◆ Exercise instructions ◆
Restate the data below word for word, leaving nothing out.

########

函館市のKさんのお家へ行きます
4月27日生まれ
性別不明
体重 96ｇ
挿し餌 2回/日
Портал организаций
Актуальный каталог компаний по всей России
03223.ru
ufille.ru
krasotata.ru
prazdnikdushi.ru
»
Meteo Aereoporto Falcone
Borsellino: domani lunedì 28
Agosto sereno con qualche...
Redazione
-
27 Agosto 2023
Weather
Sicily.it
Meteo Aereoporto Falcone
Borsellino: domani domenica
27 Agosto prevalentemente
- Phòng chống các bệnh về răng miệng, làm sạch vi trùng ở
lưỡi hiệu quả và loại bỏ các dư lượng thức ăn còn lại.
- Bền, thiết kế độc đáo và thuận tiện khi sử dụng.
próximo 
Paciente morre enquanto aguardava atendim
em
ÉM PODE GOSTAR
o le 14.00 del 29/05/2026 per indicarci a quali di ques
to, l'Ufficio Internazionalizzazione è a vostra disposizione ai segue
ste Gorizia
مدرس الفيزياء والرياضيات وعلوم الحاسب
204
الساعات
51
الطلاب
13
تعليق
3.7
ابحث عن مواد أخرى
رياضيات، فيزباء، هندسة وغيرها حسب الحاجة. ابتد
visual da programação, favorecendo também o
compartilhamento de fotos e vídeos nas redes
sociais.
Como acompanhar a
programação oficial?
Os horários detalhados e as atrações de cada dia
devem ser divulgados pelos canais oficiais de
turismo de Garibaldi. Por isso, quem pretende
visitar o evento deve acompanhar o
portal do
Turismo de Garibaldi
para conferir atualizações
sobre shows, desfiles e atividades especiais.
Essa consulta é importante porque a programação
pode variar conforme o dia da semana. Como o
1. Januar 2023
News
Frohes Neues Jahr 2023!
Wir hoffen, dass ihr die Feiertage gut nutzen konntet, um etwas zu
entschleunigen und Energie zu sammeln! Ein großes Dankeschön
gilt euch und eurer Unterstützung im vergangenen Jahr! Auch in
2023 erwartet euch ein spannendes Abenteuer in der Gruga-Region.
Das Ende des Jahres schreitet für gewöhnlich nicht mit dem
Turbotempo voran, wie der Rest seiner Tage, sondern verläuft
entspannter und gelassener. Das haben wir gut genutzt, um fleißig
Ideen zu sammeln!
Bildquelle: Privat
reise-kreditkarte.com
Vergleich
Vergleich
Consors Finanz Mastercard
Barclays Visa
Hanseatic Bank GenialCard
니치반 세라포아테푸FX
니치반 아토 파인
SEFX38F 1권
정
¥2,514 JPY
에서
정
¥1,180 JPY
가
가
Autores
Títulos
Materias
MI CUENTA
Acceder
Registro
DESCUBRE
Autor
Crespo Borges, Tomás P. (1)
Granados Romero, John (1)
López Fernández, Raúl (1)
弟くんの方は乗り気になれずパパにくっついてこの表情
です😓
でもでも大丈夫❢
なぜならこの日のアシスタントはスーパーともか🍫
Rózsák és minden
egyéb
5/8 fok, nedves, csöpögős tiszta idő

########

◆ Task solution ◆
函館市のKさんのお家へ行きます
4月27日生まれ
性別不明
体重 96ｇ
挿し餌 2回/日
Портал организаций
Актуальный каталог компаний по всей России
03223.ru
ufille.ru
krasotata.ru
prazdnikdushi.ru
»
Meteo Aereoporto Falcone
Borsellino: domani lunedì 28
Agosto sereno con qualche...
Redazione
-
27 Agosto 2023
Weather
Sicily.it
Meteo Aereoporto Falcone
Borsellino: domani domenica
27 Agosto prevalentemente
- Phòng chống các bệnh về răng miệng, làm sạch vi trùng ở
lưỡi hiệu quả và loại bỏ các dư lượng thức ăn còn lại.
- Bền, thiết kế độc đáo và thuận tiện khi sử dụng.
próximo 
Paciente morre enquanto aguardava atendim
em
ÉM PODE GOSTAR
o le 14.00 del 29/05/2026 per indicarci a quali di ques
to, l'Ufficio Internazionalizzazione è a vostra disposizione ai segue
ste Gorizia
مدرس الفيزياء والرياضيات وعلوم الحاسب
204
الساعات
51
الطلاب
13
تعليق
3.7
ابحث عن مواد أخرى
رياضيات، فيزباء، هندسة وغيرها حسب الحاجة. ابتد
visual da programação, favorecendo também o
compartilhamento de fotos e vídeos nas redes
sociais.
Como acompanhar a
programação oficial?
Os horários detalhados e as atrações de cada dia
devem ser divulgados pelos canais oficiais de
turismo de Garibaldi. Por isso, quem pretende
visitar o evento deve acompanhar o
portal do
Turismo de Garibaldi
para conferir atualizações
sobre shows, desfiles e atividades especiais.
Essa consulta é importante porque a programação
pode variar conforme o dia da semana. Como o
1. Januar 2023
News
Frohes Neues Jahr 2023!
Wir hoffen, dass ihr die Feiertage gut nutzen konntet, um etwas zu
entschleunigen und Energie zu sammeln! Ein großes Dankeschön
gilt euch und eurer Unterstützung im vergangenen Jahr! Auch in
2023 erwartet euch ein spannendes Abenteuer in der Gruga-Region.
Das Ende des Jahres schreitet für gewöhnlich nicht mit dem
Turbotempo voran, wie der Rest seiner Tage, sondern verläuft
entspannter und gelassener. Das haben wir gut genutzt, um fleißig
Ideen zu sammeln!
Bildquelle: Privat
reise-kreditkarte.com
Vergleich
Vergleich
Consors Finanz Mastercard
Barclays Visa
Hanseatic Bank GenialCard
니치반 세라포아테푸FX
니치반 아토 파인
SEFX38F 1권
정
¥2,514 JPY
에서
정
¥1,180 JPY
가
가
Autores
Títulos
Materias
MI CUENTA
Acceder
Registro
DESCUBRE
Autor
Crespo Borges, Tomás P. (1)
Granados Romero, John (1)
López Fernández, Raúl (1)
弟くんの方は乗り気になれずパパにくっついてこの表情
です😓
でもでも大丈夫❢
なぜならこの日のアシスタントはスーパーともか🍫
Rózsák és minden
egyéb
5/8 fok, nedves, csöpögős tiszta idő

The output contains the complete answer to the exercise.